Partindo desse ponto de vista, conclui-se que a proposta de indicar o estudo,
na perspectiva das Exatas, de comunidades antigas e distantes se sustenta como
interessante, mas é sabotada por sua própria estrutura metodológica quando
aplicada numa universidade que se responsabiliza para com o espaço e cotidiano
em que se encontra.
Sem dúvidas, romper com as barreiras construídas com cuidado pelo senso
comum que moldam a Matemática como uma ciência especialmente diferente e complicada
não se trata de um fácil desafio. A UFSB, universidade fortemente influenciada
por patronos da educação, a exemplo de Paulo Freire e Anísio Teixeira, tem
certamente dificuldades em implementar, junto a comunidade acadêmica, o
conjunto de diretrizes norteadoras que ajudam a diminuir os estigmas em torno
das ciências exatas. Nesse contexto, além dos relevantes esforços existentes na
universidade sul baiana, deve existir um constante desejo de autorreflexão
acerca da compatibilidade do projeto executado para com aqueles que são
diretamente afetados, os estudantes.

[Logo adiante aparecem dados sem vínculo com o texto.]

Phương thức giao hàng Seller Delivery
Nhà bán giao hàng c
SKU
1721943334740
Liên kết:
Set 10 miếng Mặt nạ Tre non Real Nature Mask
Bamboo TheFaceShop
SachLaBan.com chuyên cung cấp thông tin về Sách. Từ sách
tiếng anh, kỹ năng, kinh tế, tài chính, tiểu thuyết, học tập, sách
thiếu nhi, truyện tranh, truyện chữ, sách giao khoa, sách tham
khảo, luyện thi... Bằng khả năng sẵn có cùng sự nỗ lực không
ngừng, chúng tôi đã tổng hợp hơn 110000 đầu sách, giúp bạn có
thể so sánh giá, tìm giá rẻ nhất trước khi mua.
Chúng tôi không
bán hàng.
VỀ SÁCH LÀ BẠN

Dessa maneira, mais do que informar sobre
como as comunidades estruturam/estruturaram suas formas de perceber a
Matemática e provocar eventualmente a criatividade e inovação, é preciso pensar
junto ao contemporâneo, suas necessidades, desejos e pessoas que vivem neste
tempo.
Caro Eugênio: concordo contigo em, praticamente, todo o teor de teu post. Mas acredito que a apresentação da matemática praticada no cotidiano de civilizações distantes, no tempo e no espaço, pode ajudar à formação dos estudantes ingressantes na UFSB, que chegam ao ensino superior, como sabemos, vindos de realidades formativas que resultam em conhecimentos muito aquém do que seria desejado para a continuidade de seu percurso formativo. Isso é necessário por hora, quer seja para atender os objetivos acadêmicos, quer seja os profissionais, de forma interdisciplinar, conforme apregoamos na UFSB. Tuas observações são muito importantes para mim. 1 abraço.